Hantavirus-Ausbruch auf Kreuzfahrtschiff: Deutscher Kontakt in Düsseldorf. Geringes Risiko für NRW.

Nach dem Ausbruch des Hantavirus auf dem Kreuzfahrtschiff „Hondius“ vor Kap Verde wurden drei Todesfälle bestätigt. Eine Kontaktperson aus Deutschland wurde vorsorglich in die Uniklinik Düsseldorf gebracht. Die Behörden und Virologen schätzen das öffentliche Gesundheitsrisiko aktuell als gering ein.

Worum es geht

Fast 150 Menschen befinden sich seit Sonntag auf dem Kreuzfahrtschiff „MV Hondius“ aufgrund eines Hantavirus-Ausbruchs in Quarantäne. Die WHO meldete bislang sieben mutmaßlich Infizierte, darunter fünf Verdachts- und zwei bestätigte Fälle. Drei Passagiere – eine 78-jährige Deutsche und ein niederländisches Ehepaar – sind laut Medienberichten verstorben.

Die wichtigsten Fakten

Auch zwei Crewmitglieder mussten medizinisch versorgt und von Bord gebracht werden. Eine 65-jährige Deutsche, Kontaktperson der Infizierten, wurde nach Düsseldorf gebracht, zeigt aber keine Symptome. Die Feuerwehr Düsseldorf und das Universitätsklinikum Düsseldorf führten den Hochinfektionstransport und die medizinische Untersuchung durch. Es wird nicht davon ausgegangen, dass sie infiziert ist (Rundschau Online).

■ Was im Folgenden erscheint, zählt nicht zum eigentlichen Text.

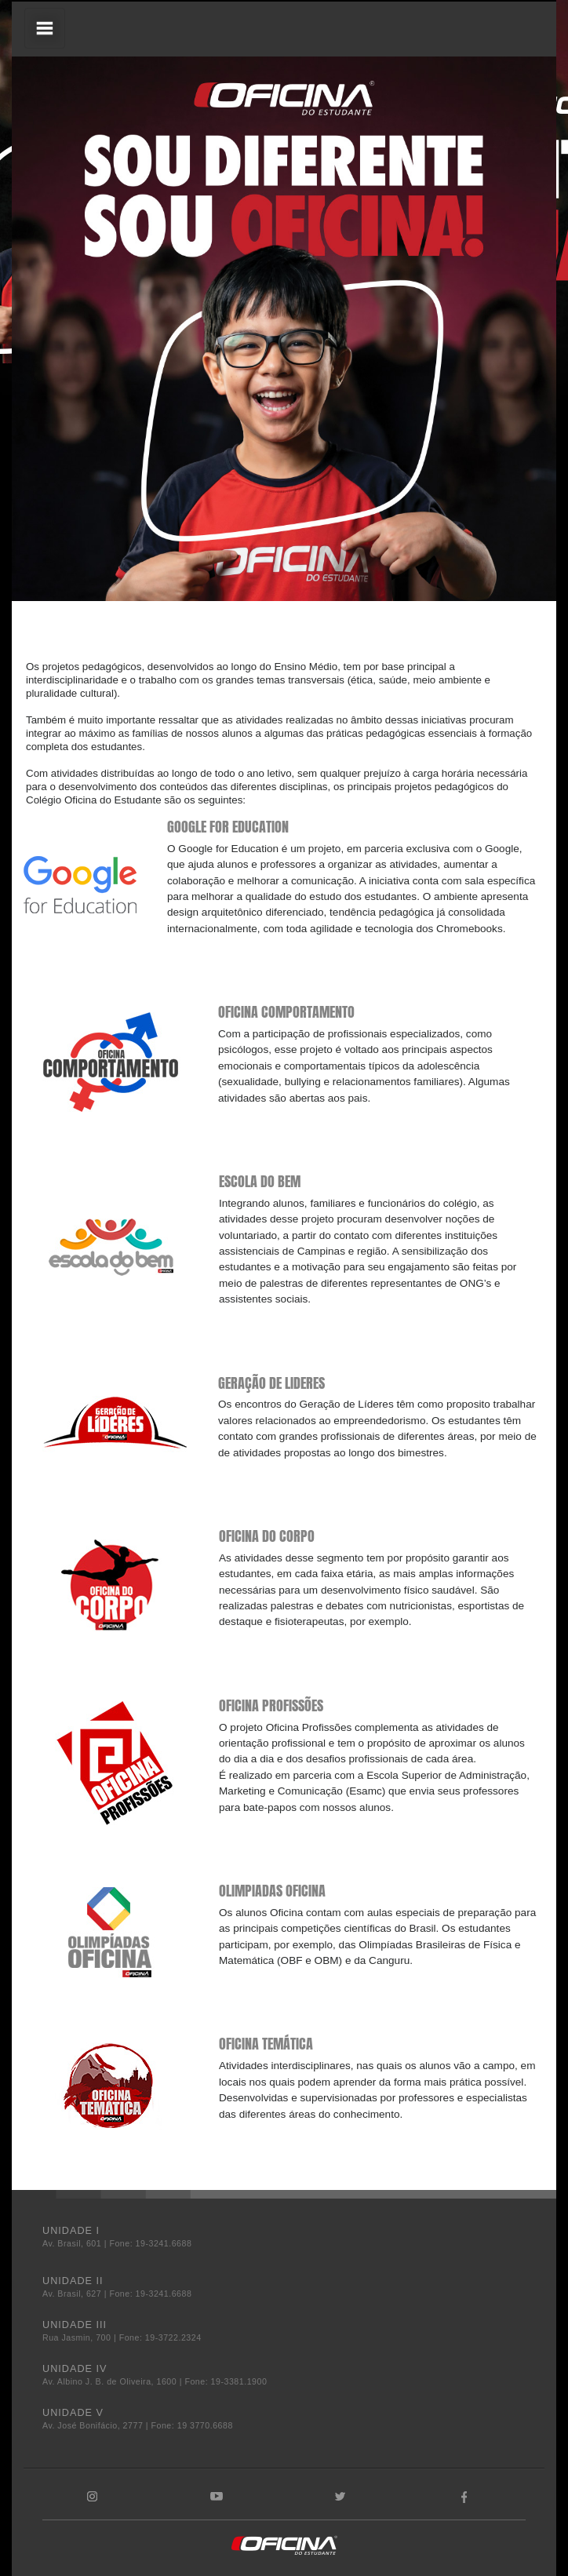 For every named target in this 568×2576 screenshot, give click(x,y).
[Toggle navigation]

Hintergrund: Was ist das Hantavirus?

Hantaviren kommen in vielen Varianten vor. In Europa betrifft die Erkrankung hauptsächlich die Nieren und verläuft meist milde. Die in Südamerika verbreitete Andes-Variante, die auch auf dem Kreuzfahrtschiff festgestellt wurde, kann dagegen zu schweren Lungenproblemen führen und hat eine laut WHO erhöhte Sterblichkeit von bis zu 50 Prozent. Die Übertragung erfolgt meistens über Staub, der mit Ausscheidungen von Nagetieren kontaminiert ist – eine Übertragung von Mensch zu Mensch ist selten und meist auf engen Kontakt begrenzt.

Übertragungswege und Besonderheiten

Nach Einschätzung von Virologen sind zwei Szenarien denkbar: Die Infektion könnte bereits im südamerikanischen Raum erfolgt sein, oder Nagetiere an Bord bzw. kontaminierte Lebensmittel/Lager könnten die Quelle gewesen sein. Im Gegensatz zu den meisten Hantavirus-Formen ist eine Mensch-zu-Mensch-Übertragung beim Andesvirus nachgewiesen – allerdings fast ausschließlich bei sehr engem Kontakt.

Einordnung für NRW

Das Gesundheitsrisiko für die Bevölkerung in NRW schätzen Experten weiterhin als niedrig ein. In diesem Jahr gab es laut dem Landesamt für Gesundheit und Arbeitsschutz bislang zwölf gemeldete Fälle im Bundesland, drei davon im Rhein-Erft-Kreis. Für Köln wird das Risiko als gering eingestuft. Die aktuelle Lage an Bord des Schiffes ist besonders, spiegelt aber laut Experten kein erhöhtes Risiko für Kreuzfahrtreisen im Allgemeinen wider (Kölner Stadt-Anzeiger).

Ausblick

Virologen betonen, dass keine Ausweitung in Deutschland zu erwarten ist. Alle Kontaktpersonen werden engmaschig überwacht, um eine weitere Verbreitung auszuschließen. Die Fälle auf dem Schiff unterscheiden sich deutlich vom meist milden Verlauf der in Deutschland vorkommenden Hantavirus-Variante.